The Carol M. Baldwin Breast Cancer Research Fund was dedicated in 1996, with a ribbon cutting attended by SUNY and New York–area elected officials and my mother and siblings. Shirley Strum Kenny, the president at SUNY Stony Brook at the time, was overwhelmingly supportive of my mother’s organization and their fund-raising. The ongoing goal is to raise money so that the SUNY medical team can find a cure. Among all the talk about numbers and statistics, however, I focused in on one thing. My mother was transformed.
The SUNY facility and the eventual opening of an upstate chapter, once my mother and sister had relocated to Syracuse, were not things I would have envisioned in my mother’s future. Born in 1929, raised in Syracuse during World War II, she gave up her early work as a teacher to have a family. She struggled for much of her adult life with the burden of raising six kids with no money. There were times she was, literally, about to go insane. Then, when she was fifty and her children were out the door—either in school, playing ball, or getting into some manageable degree of trouble—she went to work. Her job as a supervisor of a marketing research firm, operating on the floor of a local shopping mall, was just right.

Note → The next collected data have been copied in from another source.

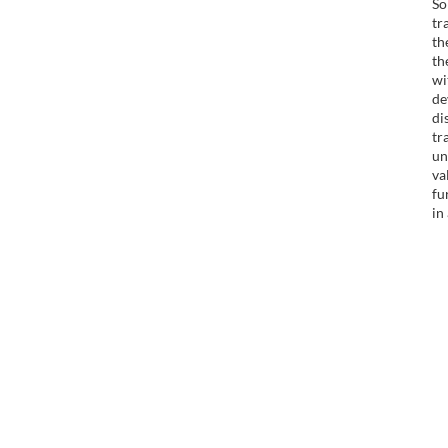
So
tr
th
th
wi
de
di
tr
un
va
fu
in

But while my father’s death in 1983 floored my mother, it also freed her. Gone from her life, permanently, were the haunting questions of what would become of them, as a couple, and of her as a woman in middle age if their marriage finally died. Instead, it was he who died. And with him went the fear, the mystery, and the fantasy of her own future. In the years after his death, my brothers and I had some success, and that certainly helped launch my mother’s fund, as it was understood that we would share certain duties to raise money for my mom. My sister Beth has made the quest for a breast cancer cure her life’s work as well. Over the years, we began to joke about how my mother had become a bigger celebrity than any of her sons. We joked that she’d push any of us off a cliff for a photo op, now that she was the “celebrity.”

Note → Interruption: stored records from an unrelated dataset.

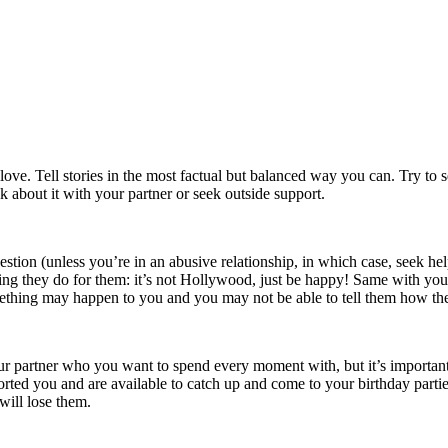
h love. Tell stories in the most factual but balanced way you can. Try t
k about it with your partner or seek outside support.
gestion (unless you’re in an abusive relationship, in which case, seek hel
hing they do for them: it’s not Hollywood, just be happy! Same with yo
ething may happen to you and you may not be able to tell them how th
your partner who you want to spend every moment with, but it’s importan
orted you and are available to catch up and come to your birthday part
will lose them.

Over the years, the fund has matured. My brothers and I are middle-aged men ourselves now. Perhaps, up in Syracuse, we can still pull in a crowd to the charity’s banquet or golf match, but my family’s name, in terms of its celebrity quotient on Long Island, has waned. However, the Carol M. Baldwin Breast Cancer Research Fund is, to me, a great second act. Although my mother appreciated not only my father’s role as a pillar of our community but also his place in the hearts of his children, I think that she wanted something to be remembered for, too, just as we had dedicated the Massapequa High School auditorium for my dad. I am close to shedding tears as I write this: he never could have done all that he did if it weren’t for her. Never. None of her children could have achieved what they achieved without her contribution as well. All men want some degree of accomplishment. Women do, too.

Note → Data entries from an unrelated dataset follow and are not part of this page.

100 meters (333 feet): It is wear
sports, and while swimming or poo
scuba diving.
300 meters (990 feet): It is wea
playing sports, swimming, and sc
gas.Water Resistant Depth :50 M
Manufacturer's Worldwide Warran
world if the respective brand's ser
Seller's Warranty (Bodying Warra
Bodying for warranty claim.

The tense relationship I had with my mother throughout much of my childhood cast a shadow over many of my relationships over the years. But since my father’s death and the organization of “The Fund,” as we call it, I have enjoyed a far better rapport with her. She wanted to be on an equal footing with him in the eyes of her children. Once that was realized, she actually became happy again. And seeing her change, watching her become so purposeful and fulfilled, made me very happy as well. I love you, Mom. And I am so proud of you.